General information
- Location: Railway Terrace, Gulnare, South Australia
- Coordinates: 33°28′05″S 138°26′38″E﻿ / ﻿33.46800505943127°S 138.44400782549232°E
- System: Former Australian National regional rail
- Owner: South Australian Railways 1894 - 1978 Australian National 1978 - 1989
- Operator: South Australian Railways 1894 - 1978 Australian National 1978 - 1986
- Line: Gladstone line
- Distance: 185 kilometres from Adelaide
- Platforms: 2
- Tracks: 2

Construction
- Structure type: Ground

Other information
- Status: Demolished

History
- Opened: 12 May 1894
- Closed: December 1986

Services
| Preceding station | Australian National Railways Commission |  |  | Following station |
| Yacka towards Adelaide |  | Gladstone railway line |  | Georgetown towards Gladstone |

Location

= Gulnare railway station =

Station in South Australia, 1894 to 1986

Gulnare railway station was located on the Hamley Bridge-Gladstone railway line and served the town of Gulnare, South Australia.

==History==
Gulnare railway station opened on 12 May 1894 as part of the extension of what was then known as the Blyth railway line.

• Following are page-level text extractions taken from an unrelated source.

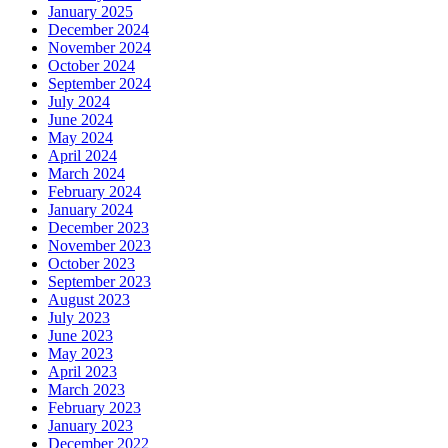
January 2025
December 2024
November 2024
October 2024
September 2024
July 2024
June 2024
May 2024
April 2024
March 2024
February 2024
January 2024
December 2023
November 2023
October 2023
September 2023
August 2023
July 2023
June 2023
May 2023
April 2023
March 2023
February 2023
January 2023
December 2022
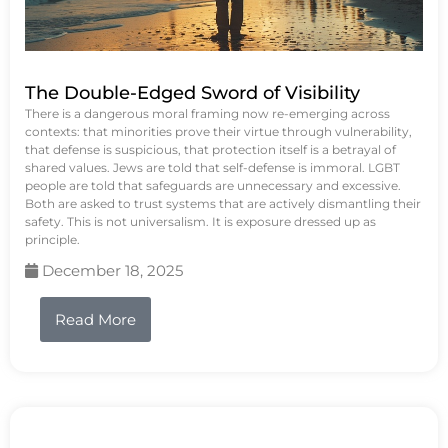
The Double-Edged Sword of Visibility
There is a dangerous moral framing now re-emerging across
contexts: that minorities prove their virtue through vulnerability,
that defense is suspicious, that protection itself is a betrayal of
shared values. Jews are told that self-defense is immoral. LGBT
people are told that safeguards are unnecessary and excessive.
Both are asked to trust systems that are actively dismantling their
safety. This is not universalism. It is exposure dressed up as
principle.
December 18, 2025
Read More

The station consisted of a goods and passenger accommodation. The station derived its name from Gulnare Plain discovered by John A Horrocks in 1841, and named after his favourite dog. Regular passenger services most likely ceased in December 1986 with the line north of Gulnare being closed on 11 May 1988, followed by the Balaklava to Gulnare section on 29 March 1989. The section of track was removed by late 1989.